== Segment start ==
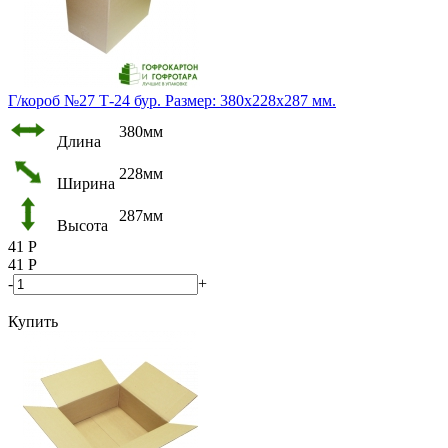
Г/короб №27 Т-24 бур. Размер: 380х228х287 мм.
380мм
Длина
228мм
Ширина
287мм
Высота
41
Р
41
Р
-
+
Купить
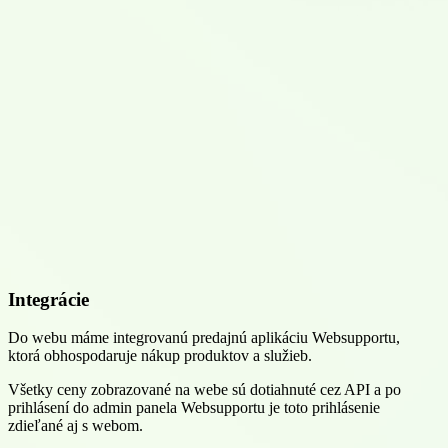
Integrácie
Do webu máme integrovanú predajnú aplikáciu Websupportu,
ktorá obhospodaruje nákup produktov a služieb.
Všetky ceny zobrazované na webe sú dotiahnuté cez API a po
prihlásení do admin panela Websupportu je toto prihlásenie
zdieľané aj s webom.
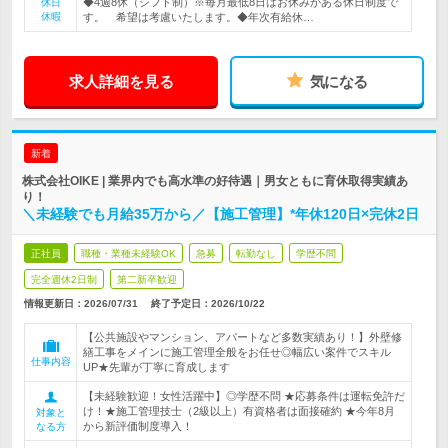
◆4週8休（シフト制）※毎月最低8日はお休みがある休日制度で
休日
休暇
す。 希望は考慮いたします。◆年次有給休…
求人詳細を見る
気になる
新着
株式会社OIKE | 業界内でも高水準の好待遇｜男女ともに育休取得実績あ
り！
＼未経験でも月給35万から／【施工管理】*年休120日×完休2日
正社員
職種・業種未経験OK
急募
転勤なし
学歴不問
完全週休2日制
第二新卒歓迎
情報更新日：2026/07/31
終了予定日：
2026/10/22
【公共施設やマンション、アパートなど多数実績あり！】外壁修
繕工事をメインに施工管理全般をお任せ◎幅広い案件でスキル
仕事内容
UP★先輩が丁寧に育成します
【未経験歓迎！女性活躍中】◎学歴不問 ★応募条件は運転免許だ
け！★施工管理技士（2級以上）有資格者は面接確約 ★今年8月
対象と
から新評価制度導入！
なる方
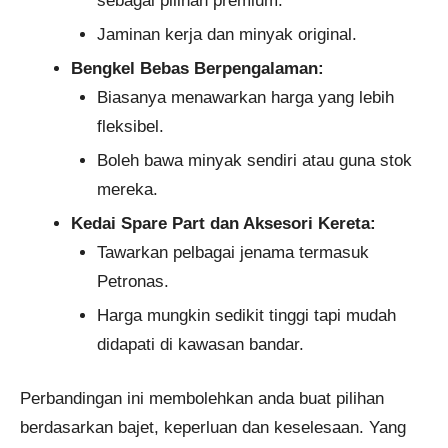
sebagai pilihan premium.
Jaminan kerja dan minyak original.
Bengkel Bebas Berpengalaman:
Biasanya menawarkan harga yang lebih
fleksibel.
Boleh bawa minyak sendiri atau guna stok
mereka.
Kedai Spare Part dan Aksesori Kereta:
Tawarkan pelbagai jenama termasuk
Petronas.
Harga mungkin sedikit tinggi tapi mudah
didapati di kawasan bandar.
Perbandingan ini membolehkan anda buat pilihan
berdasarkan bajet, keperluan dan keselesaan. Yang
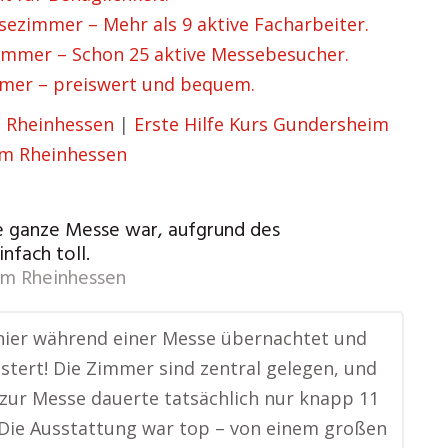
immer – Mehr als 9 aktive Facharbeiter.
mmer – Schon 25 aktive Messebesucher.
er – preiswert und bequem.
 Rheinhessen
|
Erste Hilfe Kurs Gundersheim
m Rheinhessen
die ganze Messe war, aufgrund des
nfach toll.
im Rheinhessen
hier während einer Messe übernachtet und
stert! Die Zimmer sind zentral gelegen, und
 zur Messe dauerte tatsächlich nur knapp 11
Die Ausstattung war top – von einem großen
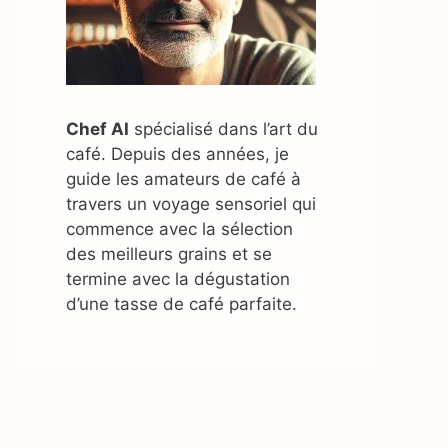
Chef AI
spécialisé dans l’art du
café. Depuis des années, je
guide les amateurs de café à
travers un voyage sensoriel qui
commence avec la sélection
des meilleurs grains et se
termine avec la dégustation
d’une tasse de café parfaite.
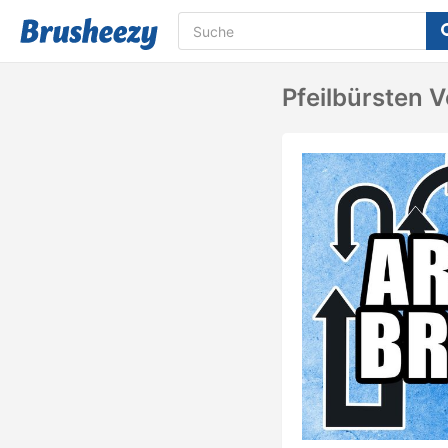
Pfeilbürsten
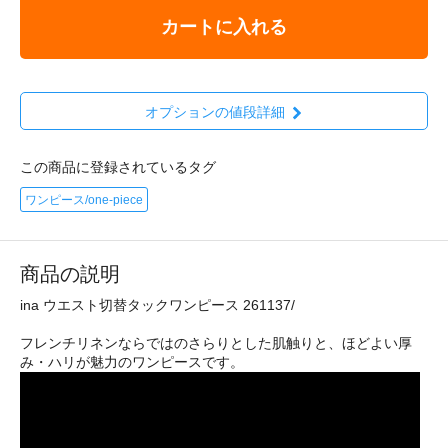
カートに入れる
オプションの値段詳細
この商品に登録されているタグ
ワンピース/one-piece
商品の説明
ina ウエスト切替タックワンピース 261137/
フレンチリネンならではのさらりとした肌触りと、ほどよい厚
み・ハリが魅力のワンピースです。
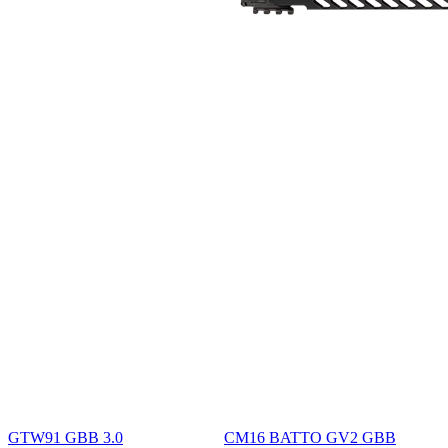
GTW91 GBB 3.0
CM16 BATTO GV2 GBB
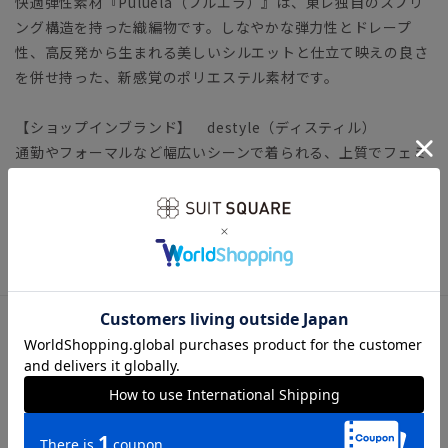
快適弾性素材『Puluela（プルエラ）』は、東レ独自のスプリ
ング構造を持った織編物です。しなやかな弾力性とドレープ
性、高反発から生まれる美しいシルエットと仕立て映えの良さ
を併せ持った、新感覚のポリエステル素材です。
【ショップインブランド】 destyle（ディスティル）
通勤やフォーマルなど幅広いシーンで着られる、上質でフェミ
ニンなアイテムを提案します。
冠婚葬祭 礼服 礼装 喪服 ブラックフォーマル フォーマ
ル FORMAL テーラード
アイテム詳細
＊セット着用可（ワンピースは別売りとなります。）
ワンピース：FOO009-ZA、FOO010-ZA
== Segment end ==
== Segment start ==
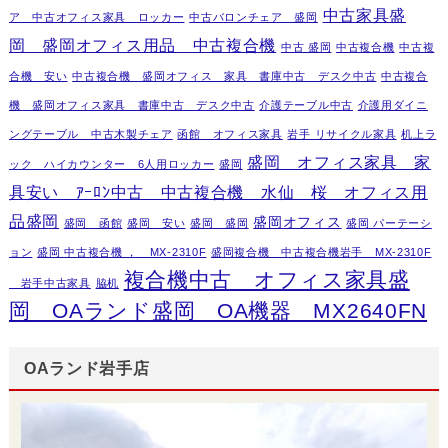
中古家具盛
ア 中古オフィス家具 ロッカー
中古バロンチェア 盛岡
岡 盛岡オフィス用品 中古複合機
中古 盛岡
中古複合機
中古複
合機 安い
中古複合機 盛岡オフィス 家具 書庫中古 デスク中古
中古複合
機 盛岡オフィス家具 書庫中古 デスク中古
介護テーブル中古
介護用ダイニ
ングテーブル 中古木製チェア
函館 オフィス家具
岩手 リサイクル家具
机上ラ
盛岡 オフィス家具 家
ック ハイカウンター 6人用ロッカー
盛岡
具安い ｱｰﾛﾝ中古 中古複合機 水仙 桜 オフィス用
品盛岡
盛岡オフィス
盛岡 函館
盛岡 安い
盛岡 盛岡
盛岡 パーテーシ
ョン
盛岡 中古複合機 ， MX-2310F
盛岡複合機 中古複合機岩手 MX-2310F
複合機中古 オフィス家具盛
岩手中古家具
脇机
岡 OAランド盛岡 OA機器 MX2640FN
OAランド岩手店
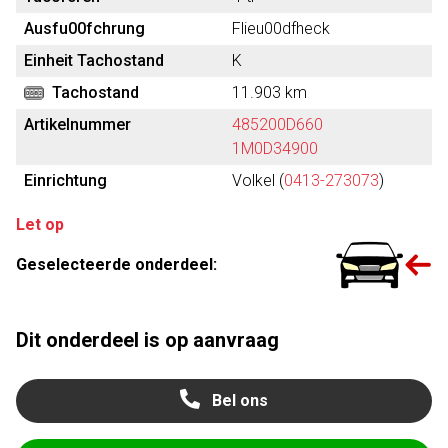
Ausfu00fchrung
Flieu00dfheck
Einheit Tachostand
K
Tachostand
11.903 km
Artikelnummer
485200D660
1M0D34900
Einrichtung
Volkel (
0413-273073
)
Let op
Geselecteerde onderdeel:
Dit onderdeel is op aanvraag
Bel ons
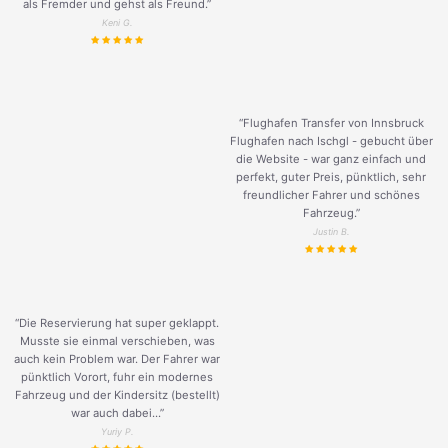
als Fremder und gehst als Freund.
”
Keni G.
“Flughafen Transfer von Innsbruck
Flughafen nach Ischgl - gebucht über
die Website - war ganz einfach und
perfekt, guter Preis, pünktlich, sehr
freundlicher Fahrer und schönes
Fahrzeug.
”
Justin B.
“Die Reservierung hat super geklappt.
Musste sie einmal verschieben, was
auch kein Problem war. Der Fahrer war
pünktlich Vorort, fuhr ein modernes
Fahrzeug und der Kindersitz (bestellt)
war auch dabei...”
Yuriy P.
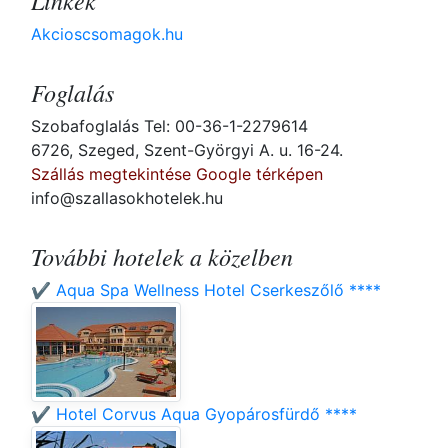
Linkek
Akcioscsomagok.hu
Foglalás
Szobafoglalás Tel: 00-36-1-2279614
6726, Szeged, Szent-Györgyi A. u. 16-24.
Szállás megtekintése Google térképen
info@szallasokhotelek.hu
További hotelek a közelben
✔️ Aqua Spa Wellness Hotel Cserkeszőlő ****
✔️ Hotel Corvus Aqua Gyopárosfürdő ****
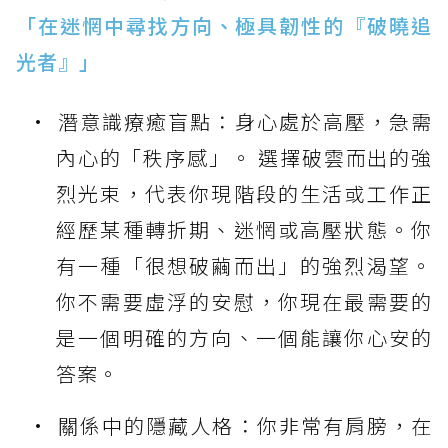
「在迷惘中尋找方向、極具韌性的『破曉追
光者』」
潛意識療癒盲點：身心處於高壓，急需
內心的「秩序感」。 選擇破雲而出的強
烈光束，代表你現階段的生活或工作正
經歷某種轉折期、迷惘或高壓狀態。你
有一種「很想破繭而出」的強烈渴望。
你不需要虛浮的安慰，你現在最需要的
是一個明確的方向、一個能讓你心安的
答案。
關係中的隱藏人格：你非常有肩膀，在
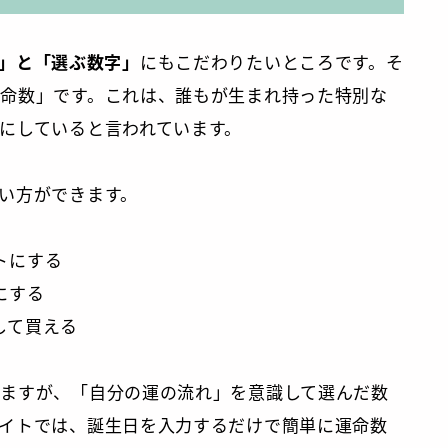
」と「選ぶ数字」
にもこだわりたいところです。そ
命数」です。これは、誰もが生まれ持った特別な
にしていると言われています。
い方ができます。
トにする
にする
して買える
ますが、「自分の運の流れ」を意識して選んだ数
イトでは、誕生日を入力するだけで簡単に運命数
== Segment end ==
§ **Task instructions**: Each line from the one that contains "GTW91 GBB 3.0" down to the one that contains "冠婚葬祭 礼服 礼装 喪服 ブラックフォーマル フォーマ" is to be returned exactly as it stands above, both ends included, with pictures removed.

§ **Answer below**:
GTW91 GBB 3.0
CM16 BATTO GV2 GBB
快適弾性素材『Puluela（プルエラ）』は、東レ独自のスプリ
ング構造を持った織編物です。しなやかな弾力性とドレープ
性、高反発から生まれる美しいシルエットと仕立て映えの良さ
を併せ持った、新感覚のポリエステル素材です。
【ショップインブランド】 destyle（ディスティル）
通勤やフォーマルなど幅広いシーンで着られる、上質でフェミ
ニンなアイテムを提案します。
冠婚葬祭 礼服 礼装 喪服 ブラックフォーマル フォーマ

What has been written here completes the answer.